[Collected data]
————————
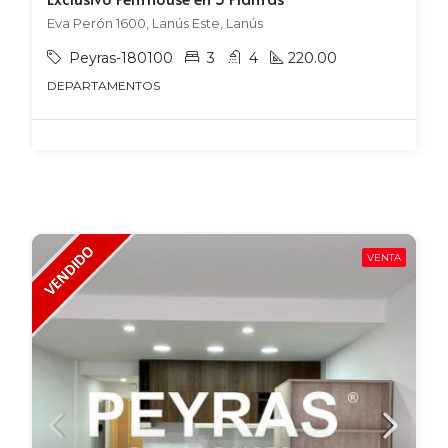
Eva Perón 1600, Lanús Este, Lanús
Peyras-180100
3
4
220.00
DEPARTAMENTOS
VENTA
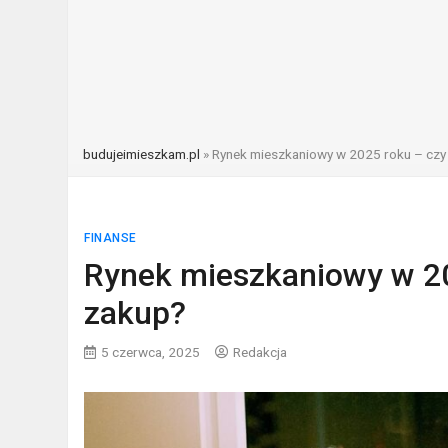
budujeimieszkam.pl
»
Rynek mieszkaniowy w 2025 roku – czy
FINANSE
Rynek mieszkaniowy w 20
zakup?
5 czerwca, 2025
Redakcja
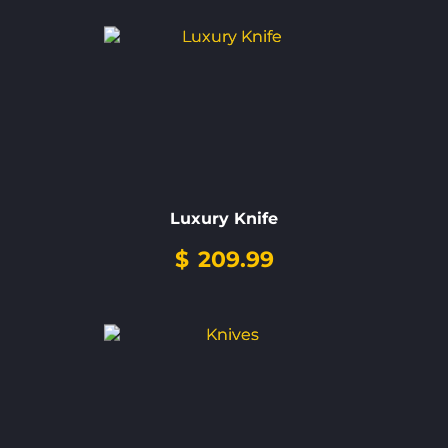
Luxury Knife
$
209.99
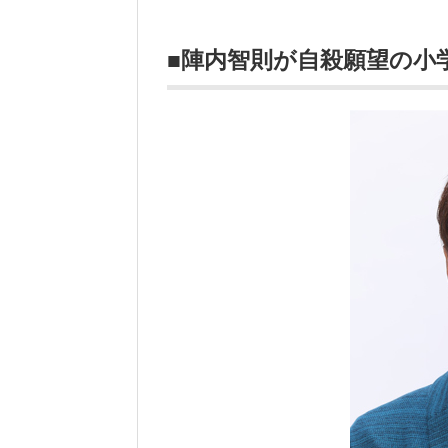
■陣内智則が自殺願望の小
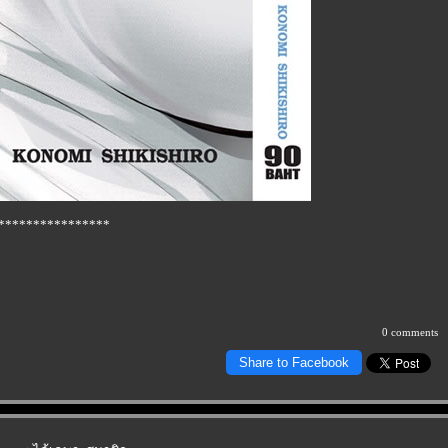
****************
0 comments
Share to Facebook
————————
• [Problem to solve]: Look over the data above and show each line that contains "mieszkaniowy".

• [Response]:
Rynek mieszkaniowy w 2025 roku – czy
Rynek mieszkaniowy w 20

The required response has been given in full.